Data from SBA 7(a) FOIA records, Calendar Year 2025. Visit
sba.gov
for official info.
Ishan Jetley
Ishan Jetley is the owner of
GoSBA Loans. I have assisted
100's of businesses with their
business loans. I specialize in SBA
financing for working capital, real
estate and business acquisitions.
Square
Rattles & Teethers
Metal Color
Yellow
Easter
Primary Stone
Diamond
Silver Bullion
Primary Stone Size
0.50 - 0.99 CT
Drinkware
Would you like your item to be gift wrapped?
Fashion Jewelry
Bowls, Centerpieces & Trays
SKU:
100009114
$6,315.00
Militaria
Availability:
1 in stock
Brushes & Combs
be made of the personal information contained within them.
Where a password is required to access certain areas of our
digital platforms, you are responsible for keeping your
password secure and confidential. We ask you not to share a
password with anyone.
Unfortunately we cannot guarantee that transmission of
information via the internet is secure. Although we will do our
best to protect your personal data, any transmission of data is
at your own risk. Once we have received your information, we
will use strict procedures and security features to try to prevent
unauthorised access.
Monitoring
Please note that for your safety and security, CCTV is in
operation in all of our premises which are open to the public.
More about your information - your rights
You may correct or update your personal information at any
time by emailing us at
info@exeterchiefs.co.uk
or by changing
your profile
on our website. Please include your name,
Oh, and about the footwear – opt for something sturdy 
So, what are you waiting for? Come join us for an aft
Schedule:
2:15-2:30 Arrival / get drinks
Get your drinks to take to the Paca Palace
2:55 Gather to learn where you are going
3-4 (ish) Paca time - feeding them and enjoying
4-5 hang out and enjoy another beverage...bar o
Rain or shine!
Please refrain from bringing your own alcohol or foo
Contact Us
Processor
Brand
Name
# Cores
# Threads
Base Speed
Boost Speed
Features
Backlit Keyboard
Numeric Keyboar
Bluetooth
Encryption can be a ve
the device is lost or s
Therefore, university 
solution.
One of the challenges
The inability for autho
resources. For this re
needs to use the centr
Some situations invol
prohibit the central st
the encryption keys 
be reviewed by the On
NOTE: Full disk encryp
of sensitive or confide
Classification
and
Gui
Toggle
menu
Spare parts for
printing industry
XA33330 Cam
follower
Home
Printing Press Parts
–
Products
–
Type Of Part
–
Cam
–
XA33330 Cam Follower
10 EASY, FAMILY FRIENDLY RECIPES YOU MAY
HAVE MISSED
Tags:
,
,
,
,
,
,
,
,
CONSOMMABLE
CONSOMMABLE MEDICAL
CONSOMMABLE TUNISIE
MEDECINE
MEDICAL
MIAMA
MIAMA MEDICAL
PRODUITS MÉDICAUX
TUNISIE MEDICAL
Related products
****************************************
* **WHAT IS BEING ASKED**:
Repeat each line of the data exactly, missing none.

* **REPLY TO THE EXERCISE**:
Data from SBA 7(a) FOIA records, Calendar Year 2025. Visit
sba.gov
for official info.
Ishan Jetley
Ishan Jetley is the owner of
GoSBA Loans. I have assisted
100's of businesses with their
business loans. I specialize in SBA
financing for working capital, real
estate and business acquisitions.
Square
Rattles & Teethers
Metal Color
Yellow
Easter
Primary Stone
Diamond
Silver Bullion
Primary Stone Size
0.50 - 0.99 CT
Drinkware
Would you like your item to be gift wrapped?
Fashion Jewelry
Bowls, Centerpieces & Trays
SKU:
100009114
$6,315.00
Militaria
Availability:
1 in stock
Brushes & Combs
be made of the personal information contained within them.
Where a password is required to access certain areas of our
digital platforms, you are responsible for keeping your
password secure and confidential. We ask you not to share a
password with anyone.
Unfortunately we cannot guarantee that transmission of
information via the internet is secure. Although we will do our
best to protect your personal data, any transmission of data is
at your own risk. Once we have received your information, we
will use strict procedures and security features to try to prevent
unauthorised access.
Monitoring
Please note that for your safety and security, CCTV is in
operation in all of our premises which are open to the public.
More about your information - your rights
You may correct or update your personal information at any
time by emailing us at
info@exeterchiefs.co.uk
or by changing
your profile
on our website. Please include your name,
Oh, and about the footwear – opt for something sturdy 
So, what are you waiting for? Come join us for an aft
Schedule:
2:15-2:30 Arrival / get drinks
Get your drinks to take to the Paca Palace
2:55 Gather to learn where you are going
3-4 (ish) Paca time - feeding them and enjoying
4-5 hang out and enjoy another beverage...bar o
Rain or shine!
Please refrain from bringing your own alcohol or foo
Contact Us
Processor
Brand
Name
# Cores
# Threads
Base Speed
Boost Speed
Features
Backlit Keyboard
Numeric Keyboar
Bluetooth
Encryption can be a ve
the device is lost or s
Therefore, university 
solution.
One of the challenges
The inability for autho
resources. For this re
needs to use the centr
Some situations invol
prohibit the central st
the encryption keys 
be reviewed by the On
NOTE: Full disk encryp
of sensitive or confide
Classification
and
Gui
Toggle
menu
Spare parts for
printing industry
XA33330 Cam
follower
Home
Printing Press Parts
–
Products
–
Type Of Part
–
Cam
–
XA33330 Cam Follower
10 EASY, FAMILY FRIENDLY RECIPES YOU MAY
HAVE MISSED
Tags:
,
,
,
,
,
,
,
,
CONSOMMABLE
CONSOMMABLE MEDICAL
CONSOMMABLE TUNISIE
MEDECINE
MEDICAL
MIAMA
MIAMA MEDICAL
PRODUITS MÉDICAUX
TUNISIE MEDICAL
Related products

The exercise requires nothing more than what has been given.